Inputs to the cerebellar cortex
The cerebellar cortex has three layers and consists of five cell types which are organized into a simple circuit repeated millions of times as shown in figure below.
Figure: The basic circuitry of the cerebellar cortex. Mossy fibers (mf) and climbing fibers (cf) are excitatory, as are granule cells and intracerebellar nuclei cells. All other cell kinds are inhibitory. Stellate and basket cells inhibit adjoining Purkinje cells (PCs). Here, pf=parallel fiber.
The main input to the cerebellum is mossy fibers (mf), axons of second-order neurons from the spinal cord and brainstem passing on proprioceptor input, or the pontinecerebellar relay from the cerebral cortex conveying motor and sensory signals. Each mossy fiber terminates in a discrete patch of cortex. Mossy fibers are excitatory and glutamatergic, and after giving off an axon collateral that goes to the suitable deep cerebella nucleus, they synapse with granule cells in the synaptic complexes known as glomeruli which is as shown in figure. Each glomerulus consists of the swollen terminal of a single mossy fiber that forms 15–20 synapses with the surrounding dendrites of 4 to 5 granule cells. Mossy fibers branch, therefore each one can excite around 30 granule cells. Every granule cell is contacted by 5 to 8 mossy fibers. Glomeruli also consist of axodendritic synapses among Golgi cells as shown below and granule cells.
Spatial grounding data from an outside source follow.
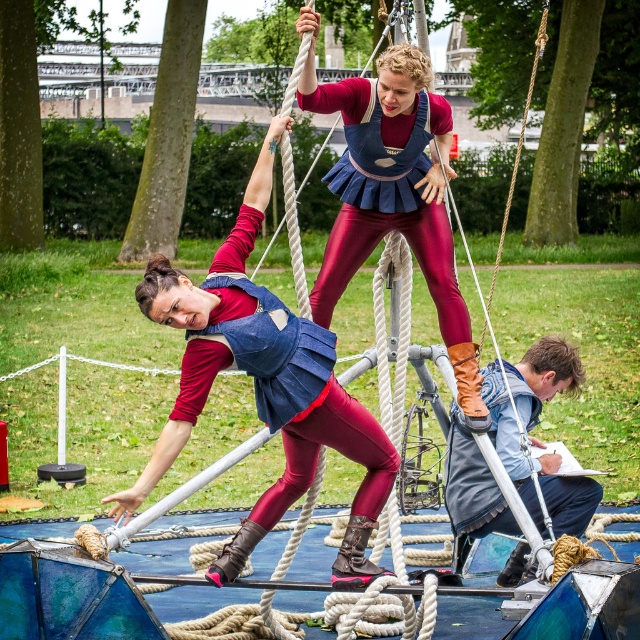 Based on the photo, you are a photographer positioned at the camera location. You want to capture a closeup shot of the shiny maroon leggings at center. Given that your telephoto lens can focus on objects up to 30 meters away, will you be able to take the photo?

The shiny maroon leggings at center is 28.93 meters away from camera, so yes, the telephoto lens can focus on objects up to 30 meters away, so you can take the photo.

In the scene shown: You are an observer standing in front of the performance area. Where is the denim vest at center located in terms of its position relative to the central point of the performance area?

The denim vest at center is located at the central point of the performance area.

You are a costume designer analyzing the performers in the image. Which of the following items takes up more area in the scene? The shiny maroon leggings at center or the denim vest at center?

The denim vest at center occupies more space than the shiny maroon leggings at center, so the denim vest at center takes up more area in the scene.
Figure: The structure of a cerebellar glomerulus. All synapses are axodendritic.
Granule cells in the granule cell layer are small (5–8 µm diameters) and one of the most frequent neurons kinds in the brain. Granule cell axons ascend to the most superficial layer of the cerebellar cortex, the molecular layer, wherever they bifurcate into parallel fibers which in primates expand for 6 mm or therefore in each direction along the long axis of a folium. The parallel fibers intersect with the perpendicularly oriented planar dendritic trees of Purkinje neurons. Since of this arrangement every parallel fiber excites a longitudinal beam of 2000–3000 Purkinje cells, making merely a single synapse with each one. Every Purkinje cell is contacted by around 200000 parallel fibers. Mossy fibers, and the granule cells determined by them, contain high background firing rates (50–100 Hz) which is changed by sensory input and during movements. The consequence of parallel fiber activity is to cause the Purkinje cell to fire simple spikes repetitively as shown in figure (a). Purkinje cells fire at background rates between 20 to 50 Hz and even weak mossy fiber input generates increased Purkinje cell firing. Furthermore, as Purkinje cells can fire in excess of 400 Hz they can follow a broad variety in firing of mossy fiber inputs.
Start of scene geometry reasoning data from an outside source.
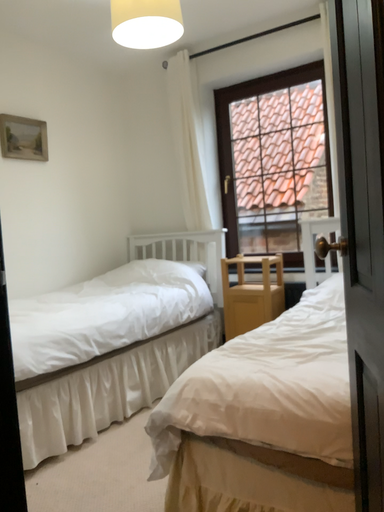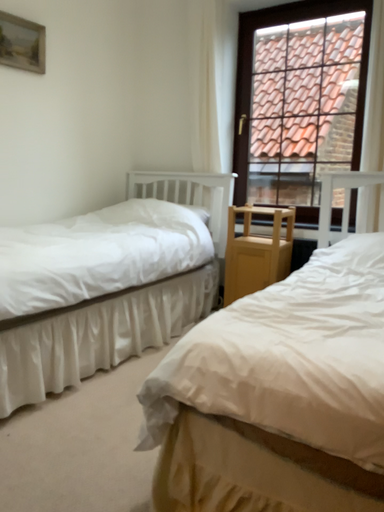 Question: Which way did the camera rotate in the video?

Choices:
 (A) rotated downward
 (B) rotated upward

Answer: (A) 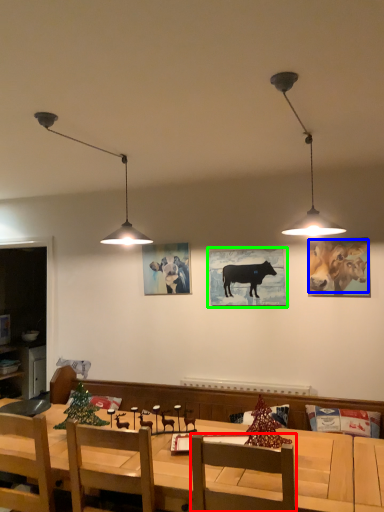 Question: Which object is the farthest from chair (highlighted by a red box)? Choose among these: cattle (highlighted by a blue box) or picture frame (highlighted by a green box).

Choices:
 (A) cattle
 (B) picture frame

Answer: (A) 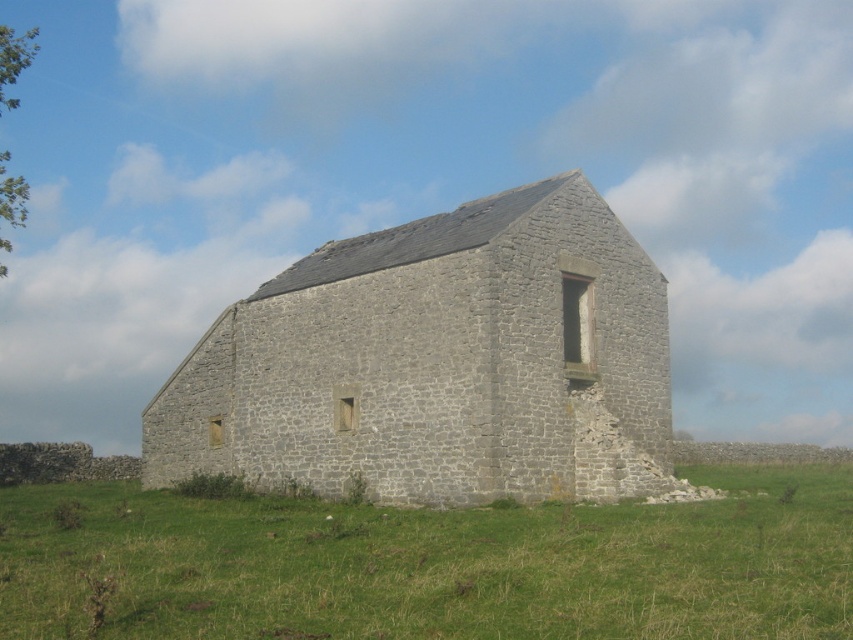 Does gray stone church at center have a smaller size compared to green grass at lower center?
Figure: Simple (a) and complex (b) spikes of Purkinje cells produced by mossy fiber or climbing fiber activation correspondingly.
The second input to the cerebellum is climbing fibers which come completely from the inferior olivary nucleus (ION) through the olivocerebellar tract. Each climbing fiber, of which there are around 15 million in humans, begins contact with around 10 Purkinje cells; each Purkinje cell acquiring input from merely one climbing fiber which winds its way round the soma and dendrites making around 300 powerful glutamatergic, excitatory synapses. The climbing fibers fire with a frequency of 1–10 Hz, each time causing the Purkinje cell to release a complex spike as shown in figure (b).A third diffuse set of inputs come from monoaminergic cells in the brainstem. They begin sparse connections with deep cerebellar nuclei and cortex to generate modulating effects.